Ensemble Clustering - a cluster analysis tool for climate model simulations (EnsClus)

Overview

EnsClus is a cluster analysis tool in Python, based on the k-means algorithm, for ensembles of climate model simulations.

Multi-model studies allow to investigate climate processes beyond the limitations of individual models by means of inter-comparison or averages of several members of an ensemble. With large ensembles, it is often an advantage to be able to group members according to similar characteristics and to select the most representative member for each cluster.

The user chooses which feature of the data is used to group the ensemble members by clustering: time mean, maximum, a certain percentile (e.g., 75% as in the examples below), standard deviation and trend over the time period. For each ensemble member this value is computed at each grid point, obtaining N lat-lon maps, where N is the number of ensemble members. The anomaly is computed subtracting the ensemble mean of these maps to each of the single maps. The anomaly is therefore computed with respect to the ensemble members (and not with respect to the time) and the Empirical Orthogonal Function (EOF) analysis is applied to these anomaly maps.

Regarding the EOF analysis, the user can choose either how many Principal Components (PCs) to retain or the percentage of explained variance to keep. After reducing dimensionality via EOF analysis, k-means analysis is applied using the desired subset of PCs.

The major final outputs are the classification in clusters, i.e. which member belongs to which cluster (in k-means analysis the number k of clusters needs to be defined prior to the analysis) and the most representative member for each cluster, which is the closest member to the cluster centroid.

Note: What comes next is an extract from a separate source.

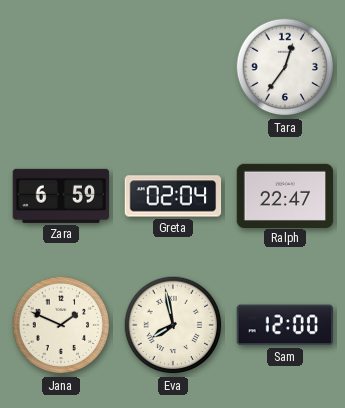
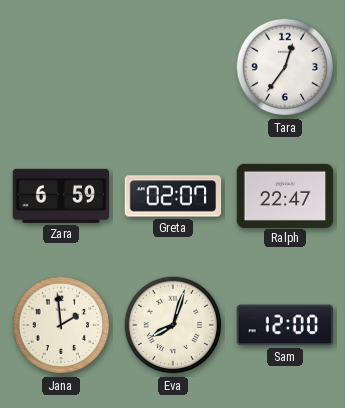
Greta: 02:04 -> 02:07
Jana: 1:49 -> 1:59
Eva: 7:58 -> 8:03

Other outputs refer to the statistics of clustering: in the PC space, the minimum and the maximum distance between a member in a cluster and the cluster centroid (i.e. the closest and the furthest member), the intra-cluster standard deviation for each cluster (i.e. how much the cluster is compact).

Available recipes and diagnostics

Recipes are stored in recipes/

recipe_ensclus.yml

Diagnostics are stored in diag_scripts/ensclus/

ensclus.py

and subroutines

ens_anom.py
ens_eof_kmeans.py
ens_plots.py
eof_tool.py
read_netcdf.py
sel_season_area.py

User settings

Required settings for script

season: season over which to perform seasonal averaging (DJF, DJFM, NDJFM, JJA)
area: region of interest (EAT=Euro-Atlantic, PNA=Pacific North American, NH=Northern Hemisphere, EU=Europe)
extreme: extreme to consider: XXth_percentile (XX can be set arbitrarily, e.g. 75th_percentile), mean (mean value over the period), maximum (maximum value over the period), std (standard deviation), trend (linear trend over the period)
numclus: number of clusters to be computed
perc: percentage of variance to be explained by PCs (select either this or numpcs, default=80)
numpcs: number of PCs to retain (has priority over perc unless it is set to 0 (default))

Optional settings for script

max_plot_panels: maximum number of panels (datasets) in a plot. When exceeded multiple plots are created. Default: 72

Variables

chosen by user (e.g., precipitation as in the example)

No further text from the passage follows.